Ordinarily, I avoid going to farewell dinners. I hate to see the old guys go down the tube.
However, Maurice Cullinane is the kind of man for whom many people make exceptions. Some 1,200 of us crowded into the Washington Hilton's ballroom Saturday night for a testimonial to our former police chief. Even Mayor Walter E. Washington showed up - for a while.
Several years ago, Cullie was hit in the knee by a missile thrown by a "demonstrator." I have never been able to figure out what political principle a demonstrator demonstrates when he throws rocks at the police. Whatever it is, we expect our policemen to take such abuse without losing their tempers. Those who sit i at home and watch riots on TV always have more self-discipline than the policemen who are being pelted.
But I digress. Cullie's knee had been getting worse instead of better, and the pains began recurring more frequently and lasting longer. So he finally gave up and retired, claiming a service-related disability that entitled him to a tax-free pension.
Thereafter much was written about questionable disability pensions. I heard no challenge to the legitimacy of Cullie's injury, but a lot of questions were asked about disability pensions in general. It was noted, for example, that 82 per cent of our policemen were judged to be disable when they retired; but many of these disabled people immediately took new jobs, and thereafter maintained vigorous levels of public and private activity.
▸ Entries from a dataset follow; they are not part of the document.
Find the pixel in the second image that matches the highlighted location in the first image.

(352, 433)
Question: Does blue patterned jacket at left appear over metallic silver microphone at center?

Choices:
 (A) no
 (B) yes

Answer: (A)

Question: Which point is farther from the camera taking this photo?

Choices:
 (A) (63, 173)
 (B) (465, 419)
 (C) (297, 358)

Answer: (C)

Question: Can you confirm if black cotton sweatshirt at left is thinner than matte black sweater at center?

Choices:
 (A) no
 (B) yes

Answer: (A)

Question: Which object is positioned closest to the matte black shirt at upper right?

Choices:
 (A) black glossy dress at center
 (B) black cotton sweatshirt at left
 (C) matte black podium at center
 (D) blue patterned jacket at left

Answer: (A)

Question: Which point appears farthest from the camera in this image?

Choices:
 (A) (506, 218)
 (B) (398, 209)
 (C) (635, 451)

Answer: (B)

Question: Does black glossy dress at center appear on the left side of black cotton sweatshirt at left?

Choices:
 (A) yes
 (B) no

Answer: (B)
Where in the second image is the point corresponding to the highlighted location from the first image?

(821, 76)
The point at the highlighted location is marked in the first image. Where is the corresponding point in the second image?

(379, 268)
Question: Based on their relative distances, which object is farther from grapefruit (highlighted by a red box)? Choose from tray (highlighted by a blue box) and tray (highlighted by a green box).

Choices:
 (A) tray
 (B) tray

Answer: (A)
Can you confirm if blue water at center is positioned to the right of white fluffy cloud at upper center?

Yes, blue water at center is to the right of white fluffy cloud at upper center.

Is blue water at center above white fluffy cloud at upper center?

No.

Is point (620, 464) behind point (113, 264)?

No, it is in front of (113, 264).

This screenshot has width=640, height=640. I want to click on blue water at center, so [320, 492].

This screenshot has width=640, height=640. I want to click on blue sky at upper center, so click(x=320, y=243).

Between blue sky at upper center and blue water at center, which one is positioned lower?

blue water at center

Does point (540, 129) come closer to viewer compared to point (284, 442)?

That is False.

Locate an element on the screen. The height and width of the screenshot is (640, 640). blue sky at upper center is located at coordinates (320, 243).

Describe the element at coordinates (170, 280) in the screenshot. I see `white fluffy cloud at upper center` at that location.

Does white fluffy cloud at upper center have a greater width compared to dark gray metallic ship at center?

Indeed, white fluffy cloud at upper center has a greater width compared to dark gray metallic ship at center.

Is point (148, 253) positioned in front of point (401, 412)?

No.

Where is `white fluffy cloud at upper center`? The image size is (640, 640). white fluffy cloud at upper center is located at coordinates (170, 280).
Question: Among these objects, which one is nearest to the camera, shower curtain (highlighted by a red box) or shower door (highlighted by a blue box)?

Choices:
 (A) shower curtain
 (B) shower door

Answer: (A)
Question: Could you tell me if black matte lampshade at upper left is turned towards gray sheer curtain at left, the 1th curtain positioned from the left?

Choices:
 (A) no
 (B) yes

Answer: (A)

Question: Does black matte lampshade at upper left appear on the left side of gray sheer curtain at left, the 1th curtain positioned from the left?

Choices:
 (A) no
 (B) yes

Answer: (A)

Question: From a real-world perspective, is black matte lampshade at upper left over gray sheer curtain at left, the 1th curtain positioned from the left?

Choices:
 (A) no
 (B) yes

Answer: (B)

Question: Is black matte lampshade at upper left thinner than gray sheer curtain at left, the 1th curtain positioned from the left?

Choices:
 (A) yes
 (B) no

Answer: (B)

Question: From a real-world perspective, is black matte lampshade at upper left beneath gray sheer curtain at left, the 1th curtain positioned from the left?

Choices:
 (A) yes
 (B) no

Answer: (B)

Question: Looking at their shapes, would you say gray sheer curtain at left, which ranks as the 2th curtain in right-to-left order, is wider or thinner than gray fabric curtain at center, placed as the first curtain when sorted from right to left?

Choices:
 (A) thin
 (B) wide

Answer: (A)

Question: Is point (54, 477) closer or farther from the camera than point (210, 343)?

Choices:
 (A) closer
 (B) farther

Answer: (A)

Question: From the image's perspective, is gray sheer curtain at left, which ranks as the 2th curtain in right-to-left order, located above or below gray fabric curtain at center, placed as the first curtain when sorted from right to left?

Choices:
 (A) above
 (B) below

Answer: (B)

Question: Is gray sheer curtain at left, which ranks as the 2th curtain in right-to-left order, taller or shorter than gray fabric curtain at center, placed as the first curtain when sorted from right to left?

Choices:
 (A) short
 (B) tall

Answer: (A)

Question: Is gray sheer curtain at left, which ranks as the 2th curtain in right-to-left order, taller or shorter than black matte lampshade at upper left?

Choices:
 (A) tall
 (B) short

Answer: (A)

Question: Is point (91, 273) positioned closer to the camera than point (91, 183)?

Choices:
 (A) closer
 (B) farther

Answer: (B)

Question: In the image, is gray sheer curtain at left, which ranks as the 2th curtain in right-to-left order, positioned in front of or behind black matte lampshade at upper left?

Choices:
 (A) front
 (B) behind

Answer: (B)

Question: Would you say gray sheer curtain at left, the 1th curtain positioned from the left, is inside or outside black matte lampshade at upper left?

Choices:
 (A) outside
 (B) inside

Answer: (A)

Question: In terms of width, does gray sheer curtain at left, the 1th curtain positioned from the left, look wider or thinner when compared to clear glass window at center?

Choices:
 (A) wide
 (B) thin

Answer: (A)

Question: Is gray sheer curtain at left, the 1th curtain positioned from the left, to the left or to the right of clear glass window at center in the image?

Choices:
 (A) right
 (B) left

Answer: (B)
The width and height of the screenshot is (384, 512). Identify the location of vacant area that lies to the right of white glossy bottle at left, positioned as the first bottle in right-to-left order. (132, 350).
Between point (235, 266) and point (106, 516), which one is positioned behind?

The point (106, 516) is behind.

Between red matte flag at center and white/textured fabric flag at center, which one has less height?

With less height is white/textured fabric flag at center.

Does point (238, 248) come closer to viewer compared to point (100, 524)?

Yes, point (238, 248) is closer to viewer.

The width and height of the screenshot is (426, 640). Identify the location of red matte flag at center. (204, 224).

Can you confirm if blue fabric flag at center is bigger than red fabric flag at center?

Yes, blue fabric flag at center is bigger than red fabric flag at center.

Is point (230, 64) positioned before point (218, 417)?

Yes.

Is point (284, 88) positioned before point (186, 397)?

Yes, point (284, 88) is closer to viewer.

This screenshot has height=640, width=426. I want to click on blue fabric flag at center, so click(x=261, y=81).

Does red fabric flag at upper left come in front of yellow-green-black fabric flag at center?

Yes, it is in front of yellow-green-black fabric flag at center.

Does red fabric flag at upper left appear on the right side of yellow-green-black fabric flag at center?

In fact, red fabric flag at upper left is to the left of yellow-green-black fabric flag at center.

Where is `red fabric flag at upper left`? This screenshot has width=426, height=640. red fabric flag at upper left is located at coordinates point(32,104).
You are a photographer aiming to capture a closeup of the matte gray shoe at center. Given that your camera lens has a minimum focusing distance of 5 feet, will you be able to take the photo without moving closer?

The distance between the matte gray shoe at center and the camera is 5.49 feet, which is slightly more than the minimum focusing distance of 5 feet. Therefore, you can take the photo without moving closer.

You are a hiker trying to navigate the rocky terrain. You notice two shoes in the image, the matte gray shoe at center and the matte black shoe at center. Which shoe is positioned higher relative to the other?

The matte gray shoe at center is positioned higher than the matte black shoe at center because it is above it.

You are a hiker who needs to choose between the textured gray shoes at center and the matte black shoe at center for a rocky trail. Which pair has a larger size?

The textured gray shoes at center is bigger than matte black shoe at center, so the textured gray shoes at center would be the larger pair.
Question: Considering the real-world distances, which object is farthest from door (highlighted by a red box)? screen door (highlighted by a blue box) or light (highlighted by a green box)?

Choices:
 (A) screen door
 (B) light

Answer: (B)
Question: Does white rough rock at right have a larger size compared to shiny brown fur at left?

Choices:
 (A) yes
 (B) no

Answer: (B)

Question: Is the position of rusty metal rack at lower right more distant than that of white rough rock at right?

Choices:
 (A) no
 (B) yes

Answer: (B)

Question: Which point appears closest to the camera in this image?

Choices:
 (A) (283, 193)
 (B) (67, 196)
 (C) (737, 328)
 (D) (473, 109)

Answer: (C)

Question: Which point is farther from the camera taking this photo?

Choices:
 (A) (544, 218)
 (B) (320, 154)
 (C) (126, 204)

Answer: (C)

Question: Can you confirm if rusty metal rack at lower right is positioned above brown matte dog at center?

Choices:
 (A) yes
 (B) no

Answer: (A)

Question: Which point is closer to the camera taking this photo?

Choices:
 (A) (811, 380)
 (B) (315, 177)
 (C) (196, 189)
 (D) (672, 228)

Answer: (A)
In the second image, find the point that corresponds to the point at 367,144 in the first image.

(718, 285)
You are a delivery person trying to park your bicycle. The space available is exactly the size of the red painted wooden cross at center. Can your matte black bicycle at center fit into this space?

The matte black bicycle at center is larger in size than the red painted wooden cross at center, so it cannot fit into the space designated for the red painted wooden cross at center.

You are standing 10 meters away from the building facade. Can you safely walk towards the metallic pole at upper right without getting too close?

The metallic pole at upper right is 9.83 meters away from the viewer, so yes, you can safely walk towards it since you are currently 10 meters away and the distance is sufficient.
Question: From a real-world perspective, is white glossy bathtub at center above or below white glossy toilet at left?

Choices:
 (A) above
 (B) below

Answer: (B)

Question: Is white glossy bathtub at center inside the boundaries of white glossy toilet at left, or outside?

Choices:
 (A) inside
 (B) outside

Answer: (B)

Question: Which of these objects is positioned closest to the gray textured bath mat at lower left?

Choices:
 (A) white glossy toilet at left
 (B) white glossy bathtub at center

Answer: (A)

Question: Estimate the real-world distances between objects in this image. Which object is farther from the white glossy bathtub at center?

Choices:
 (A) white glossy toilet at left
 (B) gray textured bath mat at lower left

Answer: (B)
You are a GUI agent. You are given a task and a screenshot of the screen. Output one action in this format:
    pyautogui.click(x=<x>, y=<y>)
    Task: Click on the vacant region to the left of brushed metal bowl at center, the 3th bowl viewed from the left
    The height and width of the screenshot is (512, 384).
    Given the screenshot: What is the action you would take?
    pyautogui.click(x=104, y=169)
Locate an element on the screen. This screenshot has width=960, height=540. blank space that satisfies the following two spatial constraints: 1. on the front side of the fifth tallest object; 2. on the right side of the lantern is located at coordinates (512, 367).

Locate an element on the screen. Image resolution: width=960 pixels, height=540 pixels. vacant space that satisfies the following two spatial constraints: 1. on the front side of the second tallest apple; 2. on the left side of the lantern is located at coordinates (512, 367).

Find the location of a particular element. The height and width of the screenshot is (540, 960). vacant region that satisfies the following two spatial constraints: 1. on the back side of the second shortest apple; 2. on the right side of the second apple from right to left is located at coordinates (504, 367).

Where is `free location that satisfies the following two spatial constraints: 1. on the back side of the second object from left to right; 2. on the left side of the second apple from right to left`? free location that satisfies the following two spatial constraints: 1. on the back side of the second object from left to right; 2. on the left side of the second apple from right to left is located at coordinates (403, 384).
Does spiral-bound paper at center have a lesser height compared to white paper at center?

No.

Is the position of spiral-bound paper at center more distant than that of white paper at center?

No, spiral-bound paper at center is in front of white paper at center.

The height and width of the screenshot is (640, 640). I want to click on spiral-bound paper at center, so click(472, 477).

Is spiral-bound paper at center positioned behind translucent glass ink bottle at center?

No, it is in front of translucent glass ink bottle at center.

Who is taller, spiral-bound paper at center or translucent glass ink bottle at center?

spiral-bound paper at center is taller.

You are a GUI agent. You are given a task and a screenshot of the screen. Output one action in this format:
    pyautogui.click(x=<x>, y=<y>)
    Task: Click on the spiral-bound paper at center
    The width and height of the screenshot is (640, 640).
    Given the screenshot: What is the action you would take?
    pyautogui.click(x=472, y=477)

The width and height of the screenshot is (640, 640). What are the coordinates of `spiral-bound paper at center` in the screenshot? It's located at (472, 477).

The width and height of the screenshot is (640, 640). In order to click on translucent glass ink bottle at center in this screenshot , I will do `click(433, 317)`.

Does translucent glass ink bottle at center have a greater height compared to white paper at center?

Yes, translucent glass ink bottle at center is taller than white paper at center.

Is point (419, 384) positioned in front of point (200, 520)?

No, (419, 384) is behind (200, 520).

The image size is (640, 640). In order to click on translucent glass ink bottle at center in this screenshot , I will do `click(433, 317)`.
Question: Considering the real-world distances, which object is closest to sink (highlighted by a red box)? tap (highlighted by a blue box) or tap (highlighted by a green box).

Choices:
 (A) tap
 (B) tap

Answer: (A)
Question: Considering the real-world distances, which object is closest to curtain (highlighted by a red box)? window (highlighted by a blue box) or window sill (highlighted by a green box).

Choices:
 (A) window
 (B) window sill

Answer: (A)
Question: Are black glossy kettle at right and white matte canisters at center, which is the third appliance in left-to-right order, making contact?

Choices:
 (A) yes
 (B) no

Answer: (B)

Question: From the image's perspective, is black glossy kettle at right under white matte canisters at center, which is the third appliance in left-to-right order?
Mayor Washington made what our news story called "an emotional defense" of Cullie and the disability system under which he retired. The Mayor also had a lot of other things to say, most ot them in praise of the former chief, and all of them things a man would say if he were running hard for re-election.
As the Mayor finished, he handed Cullie a citation and explained why there was no need to read it aloud: "It just says everything I've been saying, except that I said it better." Cullie laughed and when it was time for him to respond he said, "Regardless of what you may have heard, I didn't make a single mistake during my entire career on the police department - and if you don't believe me, just ask my mother."
In the serious portion of his remarks, Cullie said he was grateful that crime had been reduced significantly during his tenure. He asked the city's residents to keep in mind that crime isn't reduced by a police chief; it is reduced by an entire police department that has won the respect and cooperation of its community.
When the speeches were finished, most of the guests had a chance to chat among themselves, but I couldn't get a word in edgewise with Judge Luke Moore, who was at our table. Moore and my son were busy reviewing a long list of cops-and-robbers stories that dated back to Moore's years as the United States Marshal here.
Much the same kind of talk was going on at other tables. Many of the people in the room had grown old together and had a genuine concern about each other. For example, former Fire Chief Hugh Groves wanted to know how I felt and when I was going to retire. Recently retired Fire Chief Burton Johnson recommended retirement, which has freed him to do volunteer work for nonprofit agencies. Toastmaster Bill Mayhugh said he was glad to see me up and around, and asked when I was going to retire. "It's Academic" quizmaster Mac McGarry wanted to know if I should be up so late, and asked when I was going to retire. Clarence Arata, himself retired from the Board of Trade, said, "You know, I admire the way you old guys hang in there." Retired detective Bob Denell said, "Man, if you've given up cigars those doctors must have really scared you." The only one who didn't ask me when I was going to retire was our new police chief, Burtell Jefferson. He just said,"Gosh, I sure am looking forward to my retirement." But there was a twinkle in his eye when he said it, thank goodness.
One of the most interesting sights of the night was the attention City Council Chairman Sterling Tucker and Councilman Marion Barry gave to the Mayor's give-'em-hell campaign speech. Both candidates for the Mayor's job applauded politely when the Mayor finished. Afterward I asked Tucker, "How come they didn't give you and Marion equal time to answer the Mayor's campaign speech?"
Tucker blinked innocently and asked, "Was that a campaign speech?"
You'd better believe it, friend. You three guys are in a horse race.